(Dataset entries)
......

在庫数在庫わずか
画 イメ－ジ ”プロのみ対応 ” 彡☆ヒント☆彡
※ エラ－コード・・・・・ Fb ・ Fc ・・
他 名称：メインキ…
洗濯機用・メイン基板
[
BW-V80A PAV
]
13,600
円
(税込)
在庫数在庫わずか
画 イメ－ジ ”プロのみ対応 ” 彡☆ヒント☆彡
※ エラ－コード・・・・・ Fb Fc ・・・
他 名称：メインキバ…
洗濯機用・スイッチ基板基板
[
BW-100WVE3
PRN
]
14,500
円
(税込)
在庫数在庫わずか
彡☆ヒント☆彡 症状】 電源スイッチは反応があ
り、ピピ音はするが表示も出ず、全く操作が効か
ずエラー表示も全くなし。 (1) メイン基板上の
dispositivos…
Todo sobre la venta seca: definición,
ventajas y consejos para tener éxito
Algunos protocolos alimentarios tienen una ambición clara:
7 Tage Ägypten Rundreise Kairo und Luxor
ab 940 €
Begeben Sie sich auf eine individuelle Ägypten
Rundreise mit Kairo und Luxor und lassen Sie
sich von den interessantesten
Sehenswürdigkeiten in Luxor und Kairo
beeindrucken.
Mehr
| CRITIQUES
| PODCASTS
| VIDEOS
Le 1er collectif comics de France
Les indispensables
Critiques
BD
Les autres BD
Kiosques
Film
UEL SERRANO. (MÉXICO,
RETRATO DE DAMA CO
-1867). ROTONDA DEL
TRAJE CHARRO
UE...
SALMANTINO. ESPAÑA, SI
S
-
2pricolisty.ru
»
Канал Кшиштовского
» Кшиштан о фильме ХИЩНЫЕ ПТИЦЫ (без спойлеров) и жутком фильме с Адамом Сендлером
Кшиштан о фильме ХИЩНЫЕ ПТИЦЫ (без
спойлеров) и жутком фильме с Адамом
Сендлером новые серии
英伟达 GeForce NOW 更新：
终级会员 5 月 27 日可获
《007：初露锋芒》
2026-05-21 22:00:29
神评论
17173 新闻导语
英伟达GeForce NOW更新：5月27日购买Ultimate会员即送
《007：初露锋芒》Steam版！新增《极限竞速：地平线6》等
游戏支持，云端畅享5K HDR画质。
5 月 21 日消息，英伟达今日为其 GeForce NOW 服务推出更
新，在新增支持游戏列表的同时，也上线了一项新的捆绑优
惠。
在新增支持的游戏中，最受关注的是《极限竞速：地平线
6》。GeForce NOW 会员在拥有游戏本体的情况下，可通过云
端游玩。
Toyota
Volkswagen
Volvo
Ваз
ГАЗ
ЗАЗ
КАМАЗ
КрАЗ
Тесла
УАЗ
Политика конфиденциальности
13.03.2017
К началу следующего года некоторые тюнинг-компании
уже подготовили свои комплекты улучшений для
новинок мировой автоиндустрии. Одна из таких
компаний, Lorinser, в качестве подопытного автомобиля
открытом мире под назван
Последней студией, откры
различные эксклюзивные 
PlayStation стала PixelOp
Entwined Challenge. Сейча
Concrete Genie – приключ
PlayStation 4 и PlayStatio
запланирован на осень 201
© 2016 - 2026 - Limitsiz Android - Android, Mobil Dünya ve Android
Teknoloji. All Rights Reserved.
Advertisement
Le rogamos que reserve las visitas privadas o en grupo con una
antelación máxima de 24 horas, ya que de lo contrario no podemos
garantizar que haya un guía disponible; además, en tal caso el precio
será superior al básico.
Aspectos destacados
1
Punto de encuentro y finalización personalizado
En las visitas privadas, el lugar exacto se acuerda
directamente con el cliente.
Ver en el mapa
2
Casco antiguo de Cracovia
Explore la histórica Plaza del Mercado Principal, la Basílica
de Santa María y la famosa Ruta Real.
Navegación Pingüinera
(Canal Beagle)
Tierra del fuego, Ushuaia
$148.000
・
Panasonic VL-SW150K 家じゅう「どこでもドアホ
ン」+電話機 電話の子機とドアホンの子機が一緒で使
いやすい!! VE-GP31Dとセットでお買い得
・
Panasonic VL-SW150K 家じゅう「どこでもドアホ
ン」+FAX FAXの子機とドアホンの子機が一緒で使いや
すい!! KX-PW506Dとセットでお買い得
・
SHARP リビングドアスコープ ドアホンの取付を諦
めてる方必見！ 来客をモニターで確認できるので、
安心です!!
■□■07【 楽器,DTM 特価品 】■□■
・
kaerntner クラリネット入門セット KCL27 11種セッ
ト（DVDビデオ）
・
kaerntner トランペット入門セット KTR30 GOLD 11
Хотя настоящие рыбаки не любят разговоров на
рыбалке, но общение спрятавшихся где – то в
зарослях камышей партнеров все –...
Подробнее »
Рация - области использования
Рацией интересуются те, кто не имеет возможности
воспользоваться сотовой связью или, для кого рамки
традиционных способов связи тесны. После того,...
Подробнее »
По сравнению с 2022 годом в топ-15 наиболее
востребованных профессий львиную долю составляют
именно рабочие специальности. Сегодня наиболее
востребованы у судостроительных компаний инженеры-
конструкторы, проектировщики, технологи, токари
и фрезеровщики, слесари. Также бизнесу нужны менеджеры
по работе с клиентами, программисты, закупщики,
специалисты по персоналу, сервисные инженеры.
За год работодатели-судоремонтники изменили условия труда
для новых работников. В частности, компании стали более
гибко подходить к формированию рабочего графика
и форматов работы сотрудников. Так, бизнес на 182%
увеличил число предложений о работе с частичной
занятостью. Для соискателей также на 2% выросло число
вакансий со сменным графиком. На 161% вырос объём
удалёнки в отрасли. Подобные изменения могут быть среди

......

- Work item -
State the number of lines above that hold the string "компаний", with nothing added.

- Answer box -
2